SOURCE INFORMATION:
..........
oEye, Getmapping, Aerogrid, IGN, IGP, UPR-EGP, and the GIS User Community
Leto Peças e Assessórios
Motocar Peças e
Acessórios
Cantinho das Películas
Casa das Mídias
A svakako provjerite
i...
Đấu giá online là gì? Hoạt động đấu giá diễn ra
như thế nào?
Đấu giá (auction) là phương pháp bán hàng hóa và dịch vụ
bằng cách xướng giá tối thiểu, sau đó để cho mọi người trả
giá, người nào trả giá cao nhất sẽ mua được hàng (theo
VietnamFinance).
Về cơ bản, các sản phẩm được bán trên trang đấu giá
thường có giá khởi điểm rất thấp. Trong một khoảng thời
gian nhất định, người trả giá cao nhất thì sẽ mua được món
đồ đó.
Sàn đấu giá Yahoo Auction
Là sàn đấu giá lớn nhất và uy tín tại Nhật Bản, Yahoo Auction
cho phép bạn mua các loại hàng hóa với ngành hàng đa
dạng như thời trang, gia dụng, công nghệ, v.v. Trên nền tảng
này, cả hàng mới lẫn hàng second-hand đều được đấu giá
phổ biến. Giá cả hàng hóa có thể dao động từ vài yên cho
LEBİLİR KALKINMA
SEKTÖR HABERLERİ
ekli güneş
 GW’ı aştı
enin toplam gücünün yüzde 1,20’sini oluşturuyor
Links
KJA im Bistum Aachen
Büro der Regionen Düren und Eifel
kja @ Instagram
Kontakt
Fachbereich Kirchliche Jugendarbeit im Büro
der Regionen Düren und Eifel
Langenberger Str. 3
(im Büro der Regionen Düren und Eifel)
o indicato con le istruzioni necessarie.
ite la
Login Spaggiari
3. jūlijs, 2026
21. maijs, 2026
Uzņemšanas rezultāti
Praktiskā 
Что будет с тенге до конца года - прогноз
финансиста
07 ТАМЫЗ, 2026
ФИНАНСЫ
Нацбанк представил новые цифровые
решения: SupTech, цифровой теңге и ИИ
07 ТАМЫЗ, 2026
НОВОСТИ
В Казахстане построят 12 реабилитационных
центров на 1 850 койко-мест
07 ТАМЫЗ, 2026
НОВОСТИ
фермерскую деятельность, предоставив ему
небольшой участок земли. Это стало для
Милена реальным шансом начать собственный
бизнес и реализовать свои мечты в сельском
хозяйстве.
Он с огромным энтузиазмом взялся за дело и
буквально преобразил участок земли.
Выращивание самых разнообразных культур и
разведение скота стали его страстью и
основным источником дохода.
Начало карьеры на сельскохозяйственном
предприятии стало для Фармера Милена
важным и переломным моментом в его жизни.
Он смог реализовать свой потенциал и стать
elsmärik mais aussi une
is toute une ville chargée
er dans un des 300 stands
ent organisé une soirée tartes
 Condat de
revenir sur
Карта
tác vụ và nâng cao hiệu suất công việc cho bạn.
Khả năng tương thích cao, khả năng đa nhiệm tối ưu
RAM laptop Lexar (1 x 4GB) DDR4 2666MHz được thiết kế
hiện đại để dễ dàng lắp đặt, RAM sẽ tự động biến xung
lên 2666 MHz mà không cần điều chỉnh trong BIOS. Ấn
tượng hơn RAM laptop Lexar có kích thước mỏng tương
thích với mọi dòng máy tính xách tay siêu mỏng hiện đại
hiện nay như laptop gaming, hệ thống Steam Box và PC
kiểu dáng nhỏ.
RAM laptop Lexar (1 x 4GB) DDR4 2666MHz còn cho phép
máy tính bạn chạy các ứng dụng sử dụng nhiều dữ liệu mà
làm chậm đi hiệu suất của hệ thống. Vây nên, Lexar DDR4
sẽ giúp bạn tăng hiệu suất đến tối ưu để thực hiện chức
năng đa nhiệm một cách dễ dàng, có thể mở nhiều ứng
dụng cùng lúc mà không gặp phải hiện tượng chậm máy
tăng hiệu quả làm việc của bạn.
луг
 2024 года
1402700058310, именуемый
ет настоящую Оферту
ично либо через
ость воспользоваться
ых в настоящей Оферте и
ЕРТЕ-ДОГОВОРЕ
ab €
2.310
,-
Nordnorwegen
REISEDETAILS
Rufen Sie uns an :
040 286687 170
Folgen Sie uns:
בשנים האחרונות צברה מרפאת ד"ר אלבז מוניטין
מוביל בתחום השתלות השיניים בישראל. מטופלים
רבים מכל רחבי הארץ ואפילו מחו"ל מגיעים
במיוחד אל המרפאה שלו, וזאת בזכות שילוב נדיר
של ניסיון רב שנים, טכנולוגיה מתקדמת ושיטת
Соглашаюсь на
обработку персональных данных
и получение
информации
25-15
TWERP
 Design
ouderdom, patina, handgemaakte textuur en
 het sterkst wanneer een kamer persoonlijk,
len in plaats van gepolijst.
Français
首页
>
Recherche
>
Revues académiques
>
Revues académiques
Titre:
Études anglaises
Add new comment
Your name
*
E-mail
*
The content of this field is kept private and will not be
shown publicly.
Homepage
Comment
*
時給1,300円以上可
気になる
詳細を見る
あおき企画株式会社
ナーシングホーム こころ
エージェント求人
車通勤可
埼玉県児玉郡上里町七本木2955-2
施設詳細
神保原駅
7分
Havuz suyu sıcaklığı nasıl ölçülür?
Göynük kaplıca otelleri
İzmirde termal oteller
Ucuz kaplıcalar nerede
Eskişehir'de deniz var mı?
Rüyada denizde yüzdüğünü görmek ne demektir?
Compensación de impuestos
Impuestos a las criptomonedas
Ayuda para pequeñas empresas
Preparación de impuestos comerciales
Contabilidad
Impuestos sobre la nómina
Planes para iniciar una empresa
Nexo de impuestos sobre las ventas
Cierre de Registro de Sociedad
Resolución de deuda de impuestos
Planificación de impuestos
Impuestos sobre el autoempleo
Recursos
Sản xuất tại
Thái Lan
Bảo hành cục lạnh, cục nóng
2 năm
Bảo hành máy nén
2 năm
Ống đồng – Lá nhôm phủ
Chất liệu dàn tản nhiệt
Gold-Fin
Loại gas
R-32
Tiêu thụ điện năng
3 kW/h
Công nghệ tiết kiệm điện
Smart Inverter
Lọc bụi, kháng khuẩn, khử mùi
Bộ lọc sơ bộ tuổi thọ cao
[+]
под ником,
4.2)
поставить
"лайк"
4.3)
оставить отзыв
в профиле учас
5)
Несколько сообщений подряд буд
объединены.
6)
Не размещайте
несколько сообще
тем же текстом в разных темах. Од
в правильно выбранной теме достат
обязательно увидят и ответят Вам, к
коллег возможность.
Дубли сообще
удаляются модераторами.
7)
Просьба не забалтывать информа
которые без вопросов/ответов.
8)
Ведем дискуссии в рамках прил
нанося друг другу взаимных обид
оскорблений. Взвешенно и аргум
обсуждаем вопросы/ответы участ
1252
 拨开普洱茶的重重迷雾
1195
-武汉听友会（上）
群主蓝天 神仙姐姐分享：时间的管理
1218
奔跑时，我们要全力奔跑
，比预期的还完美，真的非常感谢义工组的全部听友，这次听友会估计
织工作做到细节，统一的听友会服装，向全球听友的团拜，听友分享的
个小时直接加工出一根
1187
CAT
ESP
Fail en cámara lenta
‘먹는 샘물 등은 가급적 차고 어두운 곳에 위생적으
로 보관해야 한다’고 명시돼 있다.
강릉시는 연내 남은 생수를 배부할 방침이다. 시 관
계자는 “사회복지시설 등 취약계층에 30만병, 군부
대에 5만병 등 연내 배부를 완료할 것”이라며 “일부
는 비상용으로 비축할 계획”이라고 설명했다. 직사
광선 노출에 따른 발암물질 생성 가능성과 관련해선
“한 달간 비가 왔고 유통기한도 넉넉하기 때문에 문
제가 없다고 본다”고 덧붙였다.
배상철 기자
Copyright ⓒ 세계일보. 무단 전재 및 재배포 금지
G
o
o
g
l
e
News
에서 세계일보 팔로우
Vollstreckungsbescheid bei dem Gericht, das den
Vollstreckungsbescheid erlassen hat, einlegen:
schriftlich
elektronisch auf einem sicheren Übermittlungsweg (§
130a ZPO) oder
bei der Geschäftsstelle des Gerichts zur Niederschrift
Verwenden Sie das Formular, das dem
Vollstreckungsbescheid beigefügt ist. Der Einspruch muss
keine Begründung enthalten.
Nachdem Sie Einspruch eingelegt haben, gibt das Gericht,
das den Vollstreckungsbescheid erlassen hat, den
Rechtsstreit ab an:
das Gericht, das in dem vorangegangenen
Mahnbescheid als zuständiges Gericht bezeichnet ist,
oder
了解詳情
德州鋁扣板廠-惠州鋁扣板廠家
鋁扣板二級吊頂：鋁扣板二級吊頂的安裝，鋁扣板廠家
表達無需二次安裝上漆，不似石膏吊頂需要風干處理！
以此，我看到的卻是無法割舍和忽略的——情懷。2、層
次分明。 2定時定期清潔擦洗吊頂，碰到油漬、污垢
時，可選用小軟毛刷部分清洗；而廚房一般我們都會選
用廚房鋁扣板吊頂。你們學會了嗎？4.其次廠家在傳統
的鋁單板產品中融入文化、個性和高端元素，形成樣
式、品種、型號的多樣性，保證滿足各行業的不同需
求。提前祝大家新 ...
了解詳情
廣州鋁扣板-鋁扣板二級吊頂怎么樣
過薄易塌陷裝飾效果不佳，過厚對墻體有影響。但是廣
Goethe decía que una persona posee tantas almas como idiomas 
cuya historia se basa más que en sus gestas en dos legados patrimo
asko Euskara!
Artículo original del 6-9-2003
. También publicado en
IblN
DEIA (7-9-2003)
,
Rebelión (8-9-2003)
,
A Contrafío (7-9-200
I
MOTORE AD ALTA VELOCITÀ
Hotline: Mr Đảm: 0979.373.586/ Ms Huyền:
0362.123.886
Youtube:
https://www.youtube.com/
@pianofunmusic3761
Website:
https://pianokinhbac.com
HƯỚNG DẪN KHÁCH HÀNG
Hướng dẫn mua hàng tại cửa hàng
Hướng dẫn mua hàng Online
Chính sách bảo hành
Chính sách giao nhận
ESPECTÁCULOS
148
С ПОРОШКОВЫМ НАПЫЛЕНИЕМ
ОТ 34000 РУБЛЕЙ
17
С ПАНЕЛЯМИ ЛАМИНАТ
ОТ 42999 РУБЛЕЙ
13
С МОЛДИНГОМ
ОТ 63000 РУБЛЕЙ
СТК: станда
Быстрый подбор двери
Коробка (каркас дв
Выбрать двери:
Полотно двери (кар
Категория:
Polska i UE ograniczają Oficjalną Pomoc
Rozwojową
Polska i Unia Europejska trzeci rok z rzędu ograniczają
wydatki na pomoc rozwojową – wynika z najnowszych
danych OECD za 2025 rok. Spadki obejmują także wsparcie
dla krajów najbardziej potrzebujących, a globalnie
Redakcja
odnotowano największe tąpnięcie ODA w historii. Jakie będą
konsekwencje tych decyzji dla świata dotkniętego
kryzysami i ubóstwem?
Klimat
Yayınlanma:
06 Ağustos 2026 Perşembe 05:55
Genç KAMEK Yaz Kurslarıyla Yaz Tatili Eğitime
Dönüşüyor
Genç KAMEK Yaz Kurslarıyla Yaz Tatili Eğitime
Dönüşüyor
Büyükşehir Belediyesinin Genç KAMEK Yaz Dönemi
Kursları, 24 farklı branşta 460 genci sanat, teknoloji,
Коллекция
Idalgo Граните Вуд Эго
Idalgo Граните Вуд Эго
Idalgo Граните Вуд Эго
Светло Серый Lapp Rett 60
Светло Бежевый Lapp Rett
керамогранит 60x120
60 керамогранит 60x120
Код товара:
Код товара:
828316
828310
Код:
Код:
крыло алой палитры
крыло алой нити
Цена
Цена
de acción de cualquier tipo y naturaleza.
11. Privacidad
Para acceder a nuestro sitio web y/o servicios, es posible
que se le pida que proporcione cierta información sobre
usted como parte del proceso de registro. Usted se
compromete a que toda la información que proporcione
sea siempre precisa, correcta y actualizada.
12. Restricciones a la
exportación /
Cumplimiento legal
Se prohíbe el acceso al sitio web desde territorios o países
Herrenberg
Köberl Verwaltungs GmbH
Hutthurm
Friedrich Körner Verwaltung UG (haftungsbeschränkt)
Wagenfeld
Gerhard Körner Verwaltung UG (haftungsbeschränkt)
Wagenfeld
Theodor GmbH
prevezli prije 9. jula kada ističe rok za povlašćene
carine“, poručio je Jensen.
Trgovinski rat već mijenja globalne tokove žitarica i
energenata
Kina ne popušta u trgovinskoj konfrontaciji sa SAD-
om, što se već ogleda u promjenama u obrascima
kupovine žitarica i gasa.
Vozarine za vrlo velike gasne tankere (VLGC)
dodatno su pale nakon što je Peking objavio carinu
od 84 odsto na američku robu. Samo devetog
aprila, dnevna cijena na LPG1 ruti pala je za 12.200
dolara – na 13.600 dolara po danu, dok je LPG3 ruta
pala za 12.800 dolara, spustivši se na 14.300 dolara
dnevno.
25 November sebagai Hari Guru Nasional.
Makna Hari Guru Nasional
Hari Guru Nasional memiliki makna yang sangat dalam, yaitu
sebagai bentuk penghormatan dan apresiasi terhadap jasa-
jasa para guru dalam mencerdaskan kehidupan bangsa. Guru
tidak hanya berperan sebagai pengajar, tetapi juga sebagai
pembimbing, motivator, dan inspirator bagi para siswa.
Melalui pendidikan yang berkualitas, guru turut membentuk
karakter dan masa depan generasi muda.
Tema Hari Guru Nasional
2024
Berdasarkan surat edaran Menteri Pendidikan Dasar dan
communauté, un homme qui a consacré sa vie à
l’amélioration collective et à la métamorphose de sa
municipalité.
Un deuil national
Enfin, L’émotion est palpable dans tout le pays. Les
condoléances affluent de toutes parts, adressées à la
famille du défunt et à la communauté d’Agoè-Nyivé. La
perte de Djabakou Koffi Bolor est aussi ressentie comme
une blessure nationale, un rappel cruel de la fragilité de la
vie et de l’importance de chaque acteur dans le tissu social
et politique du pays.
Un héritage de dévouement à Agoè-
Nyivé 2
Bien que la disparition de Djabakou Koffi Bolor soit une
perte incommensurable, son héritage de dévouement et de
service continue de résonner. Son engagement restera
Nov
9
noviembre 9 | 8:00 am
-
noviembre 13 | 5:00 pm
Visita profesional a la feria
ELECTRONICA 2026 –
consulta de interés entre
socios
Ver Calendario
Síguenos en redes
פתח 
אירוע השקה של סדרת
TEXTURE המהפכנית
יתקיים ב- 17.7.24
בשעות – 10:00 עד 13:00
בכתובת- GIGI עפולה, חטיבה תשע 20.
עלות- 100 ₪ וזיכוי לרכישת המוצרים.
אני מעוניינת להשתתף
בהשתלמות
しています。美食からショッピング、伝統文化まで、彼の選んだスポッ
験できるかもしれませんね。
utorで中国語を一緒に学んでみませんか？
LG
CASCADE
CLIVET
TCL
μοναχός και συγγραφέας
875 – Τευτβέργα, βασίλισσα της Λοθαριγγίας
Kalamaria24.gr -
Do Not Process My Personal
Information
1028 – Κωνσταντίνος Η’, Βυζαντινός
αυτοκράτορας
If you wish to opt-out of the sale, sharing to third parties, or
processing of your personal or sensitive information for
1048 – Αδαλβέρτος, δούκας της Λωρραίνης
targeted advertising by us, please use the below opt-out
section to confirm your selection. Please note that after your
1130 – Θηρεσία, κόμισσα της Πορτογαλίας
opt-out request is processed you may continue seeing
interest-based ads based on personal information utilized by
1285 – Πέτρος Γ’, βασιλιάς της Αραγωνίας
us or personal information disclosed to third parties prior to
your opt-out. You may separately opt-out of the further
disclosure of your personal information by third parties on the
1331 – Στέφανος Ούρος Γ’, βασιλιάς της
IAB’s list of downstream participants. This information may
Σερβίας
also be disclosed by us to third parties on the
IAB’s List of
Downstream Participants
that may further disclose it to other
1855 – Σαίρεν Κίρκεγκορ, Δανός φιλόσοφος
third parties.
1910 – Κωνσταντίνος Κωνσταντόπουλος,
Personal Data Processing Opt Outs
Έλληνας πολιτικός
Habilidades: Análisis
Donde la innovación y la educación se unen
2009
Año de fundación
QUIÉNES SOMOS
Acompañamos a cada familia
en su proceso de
..........
DESCRIPTION OF THE TASK: Since only part of the listing is wanted, copy exactly the lines from the one holding "l’amélioration collective et" to the one holding "famille du défunt", both included.

ANSWER TO THE EXERCISE:
l’amélioration collective et à la métamorphose de sa
municipalité.
Un deuil national
Enfin, L’émotion est palpable dans tout le pays. Les
condoléances affluent de toutes parts, adressées à la
famille du défunt et à la communauté d’Agoè-Nyivé. La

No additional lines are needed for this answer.